Agora era vez de Thiago sorrir com sarcasmo. Estava ali estampado o que abalava o outro, a menção ao pai perfeito que ele julgou ter e que agora era visto como oposto. Um homem cheio de defeitos e segredos. Sem escrúpulos. O fato era que Bruno estava mortalmente decepcionado com o homem que tinha como exemplo e que de certa forma se culpava por não ser como ele era.
— Thiago vamos embora! — Laura estendeu sua mão em direção a Thiago. — Se isso continuar não vai acabar bem. Ambos querem briga e se alguma coisa acontecer eu não vou me perdoar.
Os dois ao mesmo encaram a mulher em seu desespero. O olhar era exatamente igual e aquilo assombrou a alma de Laura. Thiago pegaria a mala de sua mão e arrastou até o elevador. Laura e Bruno não disseram uma única palavra para outro, mas ambos sabiam que aquela não era a despedida definitiva. O adeus entre eles ainda estava longe de ser concretizado o que ela sabia é que o assunto com Thiago iniciado no terraço esse sim merecia um ponto final e era atrás dele que estava indo.
O silêncio entre eles eram preenchidos por gestos. O cuidado dele com os pertences dela ao prender em sua moto. A forma como ele mesmo colocou o capacete para a proteção de Laura e principalmente quando já sentados e seguindo pelo caminho ele segurou os braços dela em volta de sua cintura a trazendo de encontro ao seu corpo como se necessitasse sentir o calor para lhe dar forças.
As lágrimas corriam pelo rosto de Laura e não somente na dela, ele também parou de prendê-las a libertando como se libertasse um animal que mantinha contido ali dentro desde quando ainda era um garoto. Estava deixando sentir, estava deixando ser vulnerável novamente.
— Para onde está me levando?
Laura no breve momento em que o choro cessou percebeu que o caminho tomado por Thiago não lhe levaria até o lar que compartilhavam. O rumo era o mesmo, mas as ruas não.
— Para casa da Cinthia com Samuel.
— Por quê?
— Até que eu arrume outro lugar para você ficar...
— Não estou entendo. Outro lugar? E a oficina?
— Lá não dá para ficar... — Thiago remexeu sobre o assento e Laura afastaria seus braços do corpo de Thiago — Eu destruí tudo por lá Laura.
— Para a moto!
— Estamos quase chegando.
— Para essa droga eu vou pular!
Thiago percebendo que ela afastava cada vez mais o corpo encosta a moto no acostamento. Ele mal havia desligado o motor e Laura já estava diante dos seus olhos removendo o capacete deixando evidente que havia chorado e que agora estava raiva e ao mesmo tempo confusa com tudo aquilo.
— Porque me tirou de lá se não vai ficar comigo?
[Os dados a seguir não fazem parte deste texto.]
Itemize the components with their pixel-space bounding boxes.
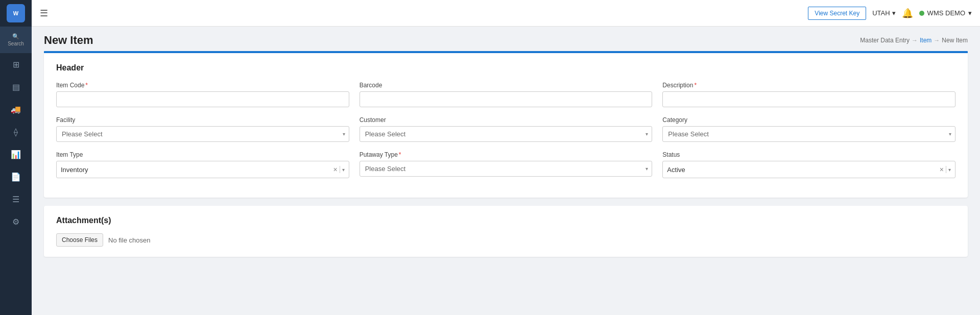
facility-select-wrapper: Please Select ▾	[56, 126, 349, 142]
page-header: New Item Master Data Entry → Item → New …	[32, 27, 980, 51]
category-group: Category Please Select ▾	[662, 116, 955, 142]
sidebar: W 🔍 Search ⊞ ▤ 🚚 ⟠ 📊 📄 ☰ ⚙	[0, 0, 32, 315]
sidebar-search[interactable]: 🔍 Search	[0, 27, 32, 53]
sidebar-item-settings[interactable]: ⚙	[0, 210, 32, 233]
breadcrumb-sep-1: →	[912, 37, 918, 44]
sidebar-item-dashboard[interactable]: ⊞	[0, 53, 32, 76]
customer-label: Customer	[360, 116, 653, 124]
user-chevron-icon: ▾	[968, 9, 972, 17]
status-clear-icon[interactable]: ×	[940, 165, 944, 174]
status-select[interactable]: Active × ▾	[662, 161, 955, 178]
status-chevron-icon[interactable]: ▾	[948, 167, 951, 173]
choose-files-button[interactable]: Choose Files	[56, 233, 103, 247]
breadcrumb-item-link[interactable]: Item	[920, 37, 931, 44]
settings-icon: ⚙	[12, 217, 19, 227]
sidebar-item-docs[interactable]: 📄	[0, 165, 32, 188]
form-row-2: Facility Please Select ▾ Customer Please…	[56, 116, 955, 142]
putaway-type-group: Putaway Type* Please Select ▾	[360, 151, 653, 178]
customer-select-wrapper: Please Select ▾	[360, 126, 653, 142]
item-code-required-star: *	[85, 82, 88, 89]
item-type-chevron-icon[interactable]: ▾	[342, 167, 345, 173]
putaway-type-select-wrapper: Please Select ▾	[360, 161, 653, 177]
user-online-indicator	[919, 11, 924, 16]
search-icon: 🔍	[12, 33, 19, 40]
item-type-clear-icon[interactable]: ×	[333, 165, 337, 174]
customer-group: Customer Please Select ▾	[360, 116, 653, 142]
sidebar-item-list[interactable]: ☰	[0, 188, 32, 210]
putaway-type-select[interactable]: Please Select	[360, 161, 653, 177]
category-select-wrapper: Please Select ▾	[662, 126, 955, 142]
description-group: Description*	[662, 82, 955, 107]
attachments-card: Attachment(s) Choose Files No file chose…	[44, 206, 968, 257]
search-label: Search	[8, 41, 24, 46]
user-menu[interactable]: WMS DEMO ▾	[919, 9, 972, 17]
region-selector[interactable]: UTAH ▾	[872, 9, 895, 17]
region-chevron-icon: ▾	[892, 9, 896, 17]
customer-select[interactable]: Please Select	[360, 126, 653, 142]
facility-select[interactable]: Please Select	[56, 126, 349, 142]
status-label: Status	[662, 151, 955, 158]
no-file-label: No file chosen	[108, 236, 150, 244]
status-value: Active	[667, 166, 939, 174]
category-label: Category	[662, 116, 955, 124]
item-type-controls: × ▾	[333, 165, 344, 174]
app-logo: W	[7, 4, 25, 22]
facility-group: Facility Please Select ▾	[56, 116, 349, 142]
orders-icon: ▤	[12, 82, 20, 92]
item-type-group: Item Type Inventory × ▾	[56, 151, 349, 178]
barcode-group: Barcode	[360, 82, 653, 107]
sidebar-logo: W	[0, 0, 32, 27]
breadcrumb-current: New Item	[942, 37, 968, 44]
tags-icon: ⟠	[14, 127, 18, 137]
description-label: Description*	[662, 82, 955, 89]
sidebar-item-tags[interactable]: ⟠	[0, 120, 32, 143]
breadcrumb-sep-2: →	[934, 37, 940, 44]
description-input[interactable]	[662, 91, 955, 107]
header-form-card: Header Item Code* Barcode Description*	[44, 53, 968, 198]
main-area: ☰ View Secret Key UTAH ▾ 🔔 WMS DEMO ▾ Ne…	[32, 0, 980, 315]
item-type-select[interactable]: Inventory × ▾	[56, 161, 349, 178]
item-code-group: Item Code*	[56, 82, 349, 107]
docs-icon: 📄	[11, 172, 21, 182]
item-code-label: Item Code*	[56, 82, 349, 89]
putaway-required-star: *	[399, 151, 401, 158]
dashboard-icon: ⊞	[13, 60, 19, 69]
file-input-row: Choose Files No file chosen	[56, 233, 955, 247]
topbar: ☰ View Secret Key UTAH ▾ 🔔 WMS DEMO ▾	[32, 0, 980, 27]
notification-bell-icon[interactable]: 🔔	[902, 8, 913, 19]
sidebar-item-truck[interactable]: 🚚	[0, 98, 32, 120]
item-type-separator	[340, 166, 340, 173]
breadcrumb: Master Data Entry → Item → New Item	[860, 37, 968, 44]
sidebar-item-orders[interactable]: ▤	[0, 76, 32, 98]
content-area: New Item Master Data Entry → Item → New …	[32, 27, 980, 315]
description-required-star: *	[694, 82, 697, 89]
item-type-value: Inventory	[61, 166, 333, 174]
sidebar-item-chart[interactable]: 📊	[0, 143, 32, 165]
putaway-type-label: Putaway Type*	[360, 151, 653, 158]
form-row-1: Item Code* Barcode Description*	[56, 82, 955, 107]
region-label: UTAH	[872, 9, 890, 17]
view-secret-key-button[interactable]: View Secret Key	[808, 7, 866, 20]
form-row-3: Item Type Inventory × ▾ Putaway Type*	[56, 151, 955, 178]
barcode-label: Barcode	[360, 82, 653, 89]
category-select[interactable]: Please Select	[662, 126, 955, 142]
status-group: Status Active × ▾	[662, 151, 955, 178]
item-code-input[interactable]	[56, 91, 349, 107]
facility-label: Facility	[56, 116, 349, 124]
list-icon: ☰	[12, 195, 19, 204]
status-controls: × ▾	[940, 165, 951, 174]
header-section-title: Header	[56, 63, 955, 72]
item-type-label: Item Type	[56, 151, 349, 158]
user-name-label: WMS DEMO	[927, 9, 965, 17]
hamburger-menu-icon[interactable]: ☰	[40, 8, 48, 19]
truck-icon: 🚚	[11, 105, 21, 114]
status-separator	[946, 166, 946, 173]
attachments-section-title: Attachment(s)	[56, 216, 955, 225]
barcode-input[interactable]	[360, 91, 653, 107]
page-title: New Item	[44, 34, 93, 47]
chart-icon: 📊	[11, 150, 21, 159]
breadcrumb-master-data[interactable]: Master Data Entry	[860, 37, 910, 44]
O que você pensa que é? Melhor o que você pensa que eu sou? Uma incapaz?
— Nunca pensei isso Laura! Sei que você sabe se virar sozinha. — Thiago também remove o capacete revelando para ela mais do que preocupação, também as marcas do seu choro. — Só não tem como te levar de volta porque não tem nada em pé lá.
— Não tem problemas. Vamos arrumar juntos.
Thiago desviou o olhar encarando a estrada a sua frente e sentindo seu peito arder. Ele teria de lhe dizer a verdade e aquilo iria destruí-lo.
— Laura, não dá. Você sabe que não dá.
— Então porque foi lá?
— Porque ele não ia ficar com você e eu não queria que você sofresse mais do que eu te fiz sofrer. Vamos! Sobe na moto.
— Não! — Laura seguiu para parte traseira onde Thiago tinha preso sua mala e começou a soltar as amarras. — Eu vou sozinha.
— Laura não precisa ser assim.
— Quer saber? Eu tenho ódio do dia que a notificação chegou!
— Acha que eu não sinto o mesmo?
— Agora você tá livre para começar uma vida nova.
— Laura...
Laura seguia pela estrada arrastando sua mala, onde cabia tudo que possuía tudo que aqueles anos ao lado de Thiago juntou. Sentia-se minúscula e insignificante. Sentia que havia dado tanto e que agora nada recebia em troca. De volta ao ponto de partida e pior, sem um teto.
Thiago a seguiu de longe até que ela estivesse em segurança na casa da amiga. Despedia dela gravando em sua memória a imagem da mulher que amou e que não soube amar. Tinha raiva de si. Da sua incompetência em demonstrar seus sentimentos, de tê-los reprimido e jogá-los da pior maneira, aquela que ele sentia na pele por sua mãe. Nunca desejou ser como ela e mesmo assim fora no que se tornou.